第三章 間諜の受難
「サンフランシスコ、ロサンゼルス……これは知ってる。それから……サンディエゴ? 聞いたことあるような……。なんかいっぱいあるね」
──日本、都内某所。
住宅街の真ん中に聳え立つ高層マンションの上層で、少女が観光雑誌を広げながら言い添えた。

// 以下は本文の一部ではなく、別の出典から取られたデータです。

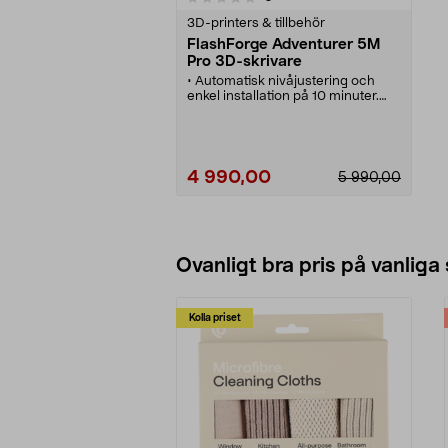
3D-printers & tillbehör
FlashForge Adventurer 5M
Pro 3D-skrivare
• Automatisk nivåjustering och
enkel installation på 10 minuter.
• FlashForge Adventurer 5M Pro –
snabb 3D-skrivare (upp till 600
mm/s).
• 3D-printer med inbyggd kamera
– realtidsövervakning, time-lapse-
4 990,00
5 990,00
inspelning.
• Dubbla HEPA- och kolfilter för en
säker och ren utskriftsmiljö.
• Smart strömavbrottsåterställning
Lägg i varukorg
fortsätter utskrifter där de avbröts.
Ovanligt bra pris på vanliga
Kolla priset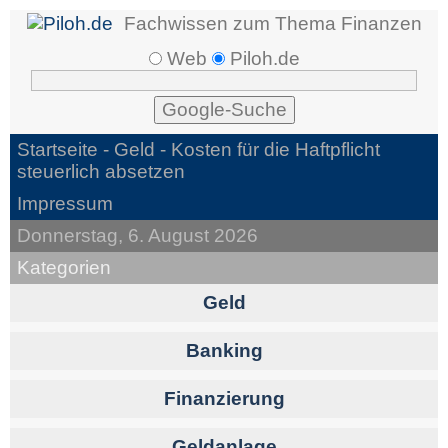
Fachwissen zum Thema Finanzen
Web
Piloh.de
Startseite -
Geld
- Kosten für die Haftpflicht
steuerlich absetzen
Impressum
Donnerstag, 6. August 2026
Kategorien
Geld
Banking
Finanzierung
Geldanlage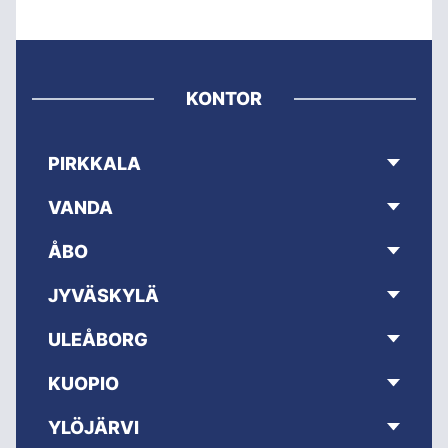
KONTOR
PIRKKALA
VANDA
ÅBO
JYVÄSKYLÄ
ULEÅBORG
KUOPIO
YLÖJÄRVI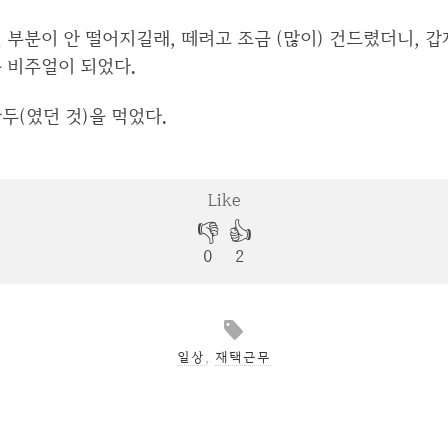
 부분이 안 떨어지길래, 떼려고 조금 (많이) 건드렸더니, 갑
 비주얼이 되었다.
두(였던 것)을 먹었다.
일상
,
재택근무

室内は白い壁紙に囲まれて、大きな窓から明るい日差しが差し込んでいた。
おしゃれにデザインされた六角形のガラステーブルや収納棚、五十インチの薄型テレビ、奥には対面式のキッチンスペースがゆとりをもって配置される。
壁には幾つもの写真が額縁に飾られている。
テーブルを挟むようにして並ぶ淡いオレンジのソファにそれぞれ腰かけているのは、殆どの写真に並んで写る二人だった。
片方、壁際に背を向けて座るのは十六、七の少女。
檜皮色のストレートヘアの前髪にヘアピンを付け、顔立ちはやや面長。
体型は細身で、前面に大きく猫の顔がプリントされたルーズフィットのルームウェアを着ている。下はだらりと垂れた猫の口に少し隠れて、ふわりとしたキュロットが素足を僅かに覆う。キュロットの下部では緩いゴムが、細い太ももを締めている。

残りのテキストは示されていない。